Im Herzen des Tabus
Begegnung mit Pierre Bourgeade. Von Isabelle Castéra
Im Herzen des Tabus
Begegnung mit Pierre Bourgeade
Pierre Bourgeade trinkt seinen Tee um 16 Uhr, er mag es nicht, wenn man ihn aus schlechtem Winkel fotografiert, und er sagt es auch. Bei einer Frau schaut er zweifellos zuerst auf den Körper, aber er zeigt es nicht. Dieser jugendliche Schriftsteller ist über siebzig Jahre alt und gehört offensichtlich nicht zum alten Eisen. Kokettierend und ganz ernsthaft erzählt er, dass er ins Guinessbuch der Rekorde kommen will. Aber wie? Indem er zehn Werke im gleichen Jahr schreibt. »Ich kann nichts anderes. Ich schreibe von morgens um 7 Uhr bis um Mitternacht. Wenn ich aufhörte, würde ich zu Staub zerfallen.«
Dann erzählt er von seinen Ursprüngen im Béarner Morlanne, aber auch von seiner Großmutter, von einer Kindheit, gebadet in Weihwasser.

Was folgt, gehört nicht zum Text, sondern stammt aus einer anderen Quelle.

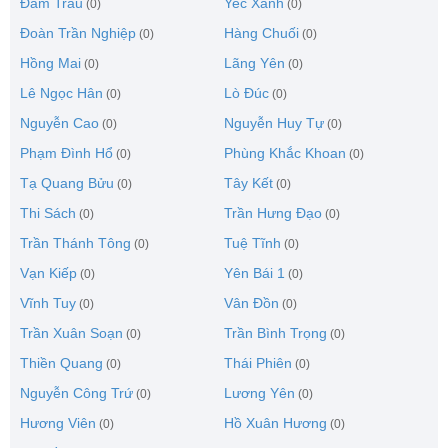
Đầm Trấu
Yec Xanh
(0)
(0)
Đoàn Trần Nghiệp
Hàng Chuối
(0)
(0)
Hồng Mai
Lãng Yên
(0)
(0)
Lê Ngọc Hân
Lò Đúc
(0)
(0)
Nguyễn Cao
Nguyễn Huy Tự
(0)
(0)
Phạm Đình Hổ
Phùng Khắc Khoan
(0)
(0)
Tạ Quang Bửu
Tây Kết
(0)
(0)
Thi Sách
Trần Hưng Đạo
(0)
(0)
Trần Thánh Tông
Tuệ Tĩnh
(0)
(0)
Vạn Kiếp
Yên Bái 1
(0)
(0)
Vĩnh Tuy
Vân Đồn
(0)
(0)
Trần Xuân Soạn
Trần Bình Trọng
(0)
(0)
Thiền Quang
Thái Phiên
(0)
(0)
Nguyễn Công Trứ
Lương Yên
(0)
(0)
Hương Viên
Hồ Xuân Hương
(0)
(0)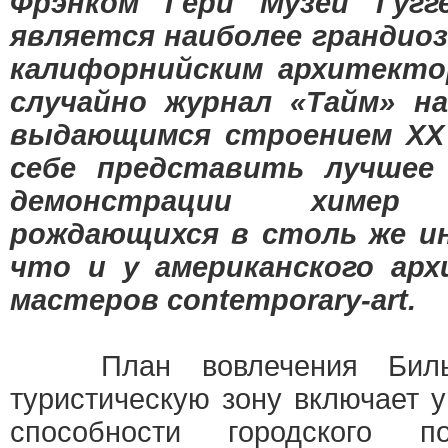
Фрэнком Гери Музей Гугг
является наиболее грандио
калифорнийским архитекто
случайно журнал «Тайм» н
выдающимся строением ХХ 
себе представить лучшее
демонстрации химер
рождающихся в столь же и
что и у американского арх
мастеров contemporary-art.
План вовлечения Бильб
туристическую зону включает 
способности городского по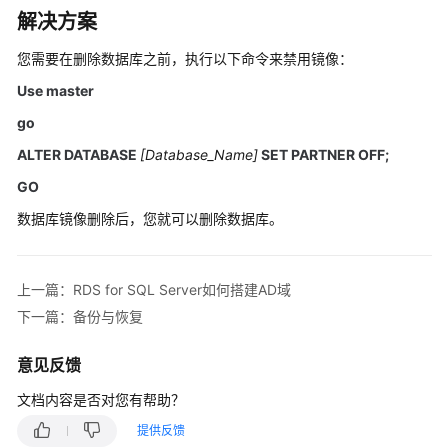
性
解决方案
能
白
您需要在删除数据库之前，执行以下命令来禁用镜像：
皮
Use master
书
go
API
ALTER DATABASE
[Database_Name]
SET PARTNER OFF;
参
GO
考
数据库镜像删除后，您就可以删除数据库。
SDK
参
考
上一篇：RDS for SQL Server如何搭建AD域
下一篇：备份与恢复
常
见
意见反馈
问
题
文档内容是否对您有帮助？
提供反馈
故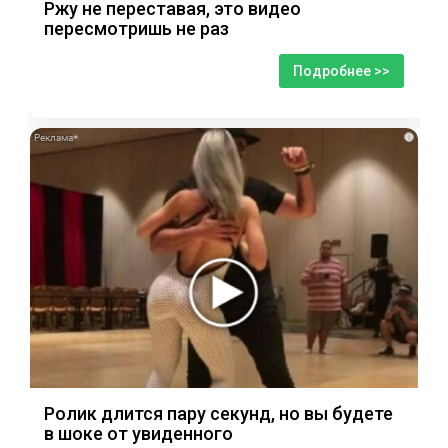
Ржу не переставая, это видео
пересмотришь не раз
Подробнее >>
i
Ролик длится пару секунд, но вы будете
в шоке от увиденного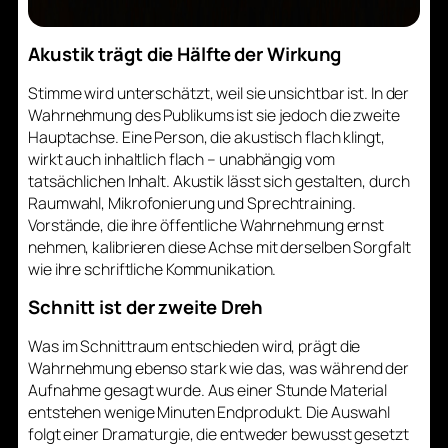
Akustik trägt die Hälfte der Wirkung
Stimme wird unterschätzt, weil sie unsichtbar ist. In der
Wahrnehmung des Publikums ist sie jedoch die zweite
Hauptachse. Eine Person, die akustisch flach klingt,
wirkt auch inhaltlich flach – unabhängig vom
tatsächlichen Inhalt. Akustik lässt sich gestalten, durch
Raumwahl, Mikrofonierung und Sprechtraining.
Vorstände, die ihre öffentliche Wahrnehmung ernst
nehmen, kalibrieren diese Achse mit derselben Sorgfalt
wie ihre schriftliche Kommunikation.
Schnitt ist der zweite Dreh
Was im Schnittraum entschieden wird, prägt die
Wahrnehmung ebenso stark wie das, was während der
Aufnahme gesagt wurde. Aus einer Stunde Material
entstehen wenige Minuten Endprodukt. Die Auswahl
folgt einer Dramaturgie, die entweder bewusst gesetzt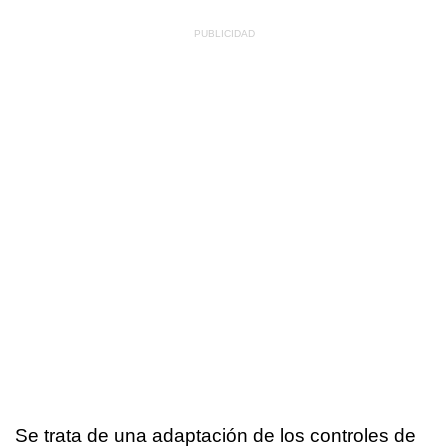
Se trata de una adaptación de los controles de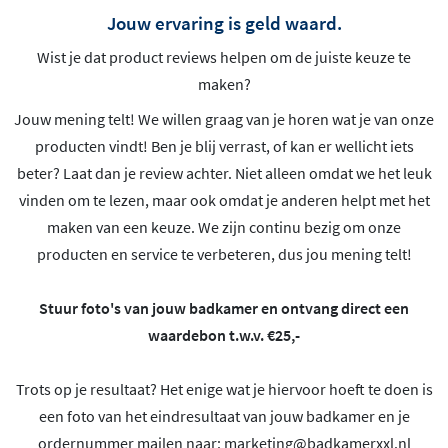
Jouw ervaring is geld waard.
Wist je dat product reviews helpen om de juiste keuze te
maken?
Jouw mening telt! We willen graag van je horen wat je van onze
producten vindt! Ben je blij verrast, of kan er wellicht iets
beter? Laat dan je review achter. Niet alleen omdat we het leuk
vinden om te lezen, maar ook omdat je anderen helpt met het
maken van een keuze. We zijn continu bezig om onze
producten en service te verbeteren, dus jou mening telt!
Stuur foto's van jouw badkamer en ontvang direct een
waardebon t.w.v. €25,-
Trots op je resultaat? Het enige wat je hiervoor hoeft te doen is
een foto van het eindresultaat van jouw badkamer en je
ordernummer mailen naar:
marketing@badkamerxxl.nl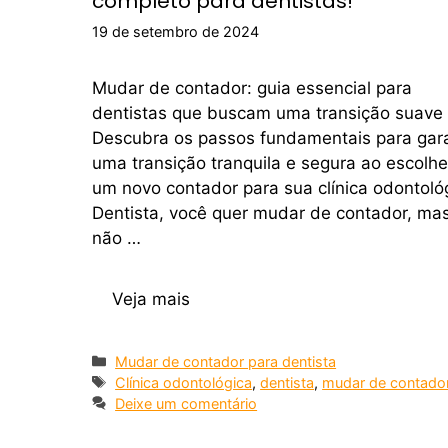
completo para dentistas!
19 de setembro de 2024
Mudar de contador: guia essencial para
dentistas que buscam uma transição suave
Descubra os passos fundamentais para gara
uma transição tranquila e segura ao escolhe
um novo contador para sua clínica odontoló
Dentista, você quer mudar de contador, ma
não …
Veja mais
Mudar de contador para dentista
Clínica odontológica
,
dentista
,
mudar de contado
Deixe um comentário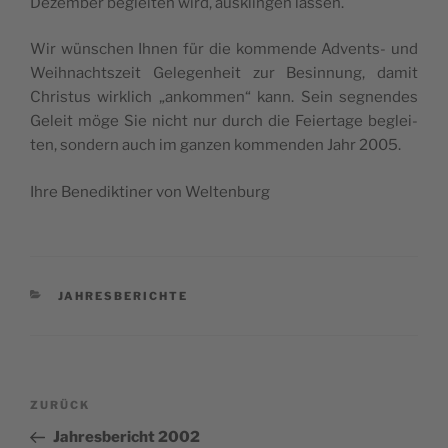
Dezem­ber beglei­ten wird, aus­klin­gen lassen.
Wir wün­schen Ihnen für die kom­men­de Advents- und
Weih­nachts­zeit Gele­gen­heit zur Besin­nung, damit
Chris­tus wirk­lich „ankom­men“ kann. Sein seg­nen­des
Geleit möge Sie nicht nur durch die Fei­er­ta­ge beglei­
ten, son­dern auch im gan­zen kom­men­den Jahr 2005.
Ihre Bene­dik­ti­ner von Weltenburg
KATEGORIEN
JAHRESBERICHTE
Beitragsnavigation
Vorheriger
ZURÜCK
Beitrag
Jahresbericht 2002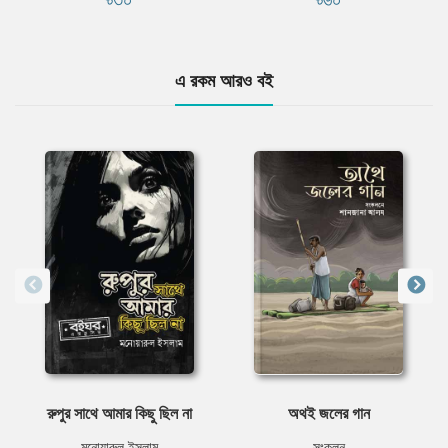
এ রকম আরও বই
রুপুর সাথে আমার কিছু ছিল না
অথই জলের গান
মনোয়ারুল ইসলাম
সংকলন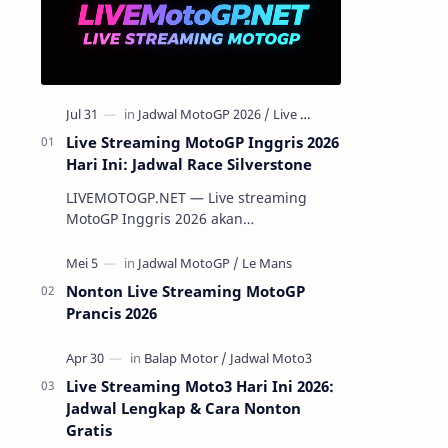
Live Streaming MotoGP Inggris 2026
Hari Ini: Jadwal Race Silverstone
LIVEMOTOGP.NET — Live streaming
MotoGP Inggris 2026 akan
menghadirkan aksi para pembalap
terbaik dunia di Silverstone Circuit pada
7-9 Agustus 2…
Nonton Live Streaming MotoGP
Prancis 2026
Live Streaming Moto3 Hari Ini 2026:
Jadwal Lengkap & Cara Nonton
Gratis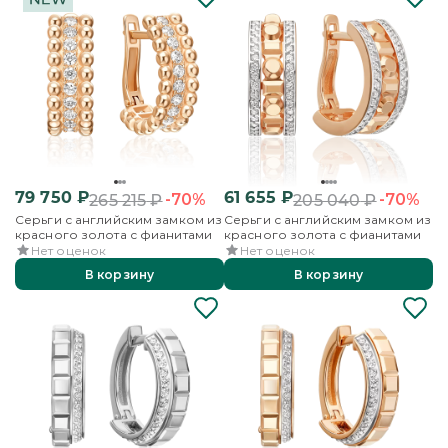
79 750
₽
61 655
₽
-70%
-70%
265 215
₽
205 040
₽
Серьги с английским замком из
Серьги с английским замком из
красного золота с фианитами
красного золота с фианитами
Нет оценок
Нет оценок
В корзину
В корзину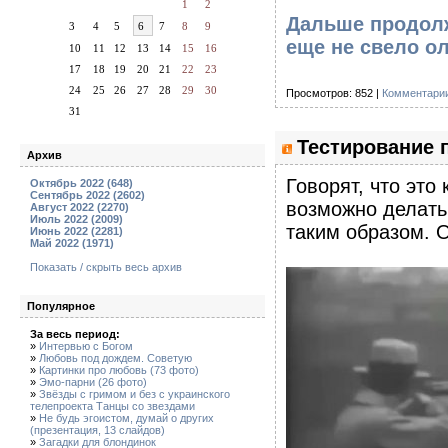
1
2
Дальше продолже
3
4
5
6
7
8
9
еще не свело 
10
11
12
13
14
15
16
17
18
19
20
21
22
23
24
25
26
27
28
29
30
Просмотров: 852 |
Комментарии
31
Тестирование 
Архив
Говорят, что это
Октябрь 2022 (648)
Сентябрь 2022 (2602)
возможно делать
Август 2022 (2270)
Июль 2022 (2009)
таким образом. О
Июнь 2022 (2281)
Май 2022 (1971)
Показать / скрыть весь архив
Популярное
За весь период:
»
Интервью с Богом
»
Любовь под дождем. Советую
»
Картинки про любовь (73 фото)
»
Эмо-парни (26 фото)
»
Звёзды с гримом и без с украинского
телепроекта Танцы со звездами
»
Не будь эгоистом, думай о других
(презентация, 13 слайдов)
»
Загадки для блондинок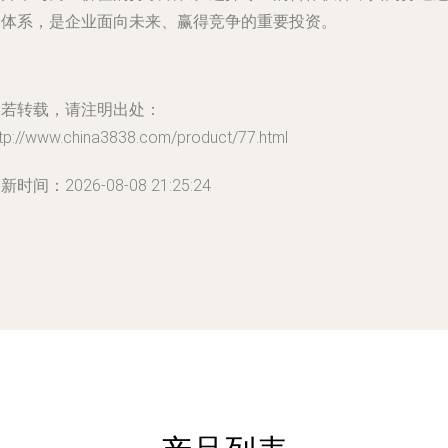
一体系，是企业面向未来、赢得竞争的重要投资。
如若转载，请注明出处：
ttp://www.china3838.com/product/77.html
新时间：2026-08-08 21:25:24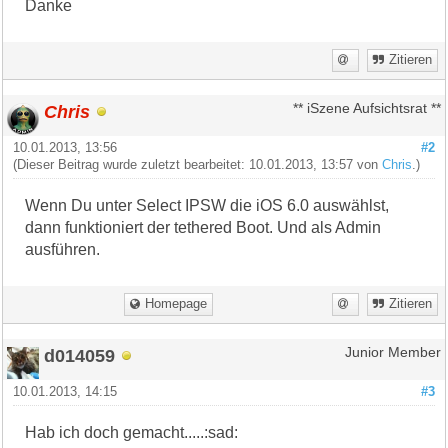
Danke
Zitieren
Chris
** iSzene Aufsichtsrat **
10.01.2013, 13:56
#2
(Dieser Beitrag wurde zuletzt bearbeitet: 10.01.2013, 13:57 von
Chris
.)
Wenn Du unter Select IPSW die iOS 6.0 auswählst,
dann funktioniert der tethered Boot. Und als Admin
ausführen.
Homepage
Zitieren
d014059
Junior Member
10.01.2013, 14:15
#3
Hab ich doch gemacht.....:sad:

Und auch vom Schreiben, seit er das Alphabet kennt. Vor allem spricht er von den Kiefernsärgen, die in Reih und Glied an einem Platz in Biarritz aufgestellt waren; immer noch locker, als wäre die Bombardierung von 1944 nur eine Anekdote aus seiner Jugend. »Ich ging auf das Gymnasium Saint-Louis-de-Gonzague de Bayonne, in Biarritz wohnte ich in derselben Straße wie Victor Hugo. Damals war man nirgendwo sicher, nicht einmal dort. Die Schule war von den Deutschen besetzt, ich war ausgehungert, ich erinnere mich an die Erschöpfung und an den Ekel vor den Tellern mit Rüben. Am Tag der Bombardierung habe ich – wie die anderen Tage auch – Tote in Biarritz eingesammelt, das hat mich für immer gezeichnet. Das ist der Grund, weshalb ich Les âmes juives geschrieben habe.«
Aus diesem Grund protestiert er gegen Präsident Pompidou, der den Kriegsverbrecher Paul Touvier begnadigt hat, indem er fünfzehn oder zwanzig Artikel in der Zeitschrift Combat schreibt, die bissiger und bissiger werden. Schließlich leitet Pompidou ein Strafverfahren wegen Beleidigung des Staatspräsidenten ein.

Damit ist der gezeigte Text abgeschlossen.